── Source material ──
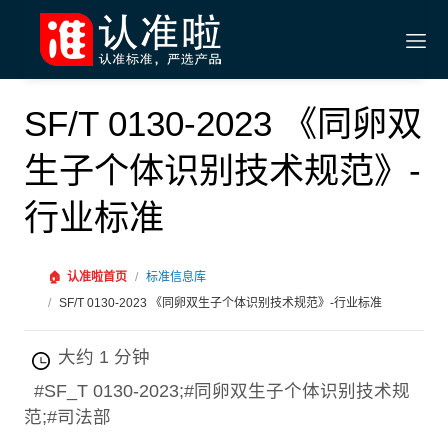
SF/T 0130-2023 《同卵双
生子个体识别技术规范》-
行业标准
🏠
认准啦首页
/
标准信息库
/
SF/T 0130-2023 《同卵双生子个体识别技术规范》-行业标准
大约 1 分钟
#SF_T 0130-2023;#同卵双生子个体识别技术规
范;#司法部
───
* _Task requirements_
From the data above, count the lines that hold the string "行业标准". Reply with only that number.

* _Result_
2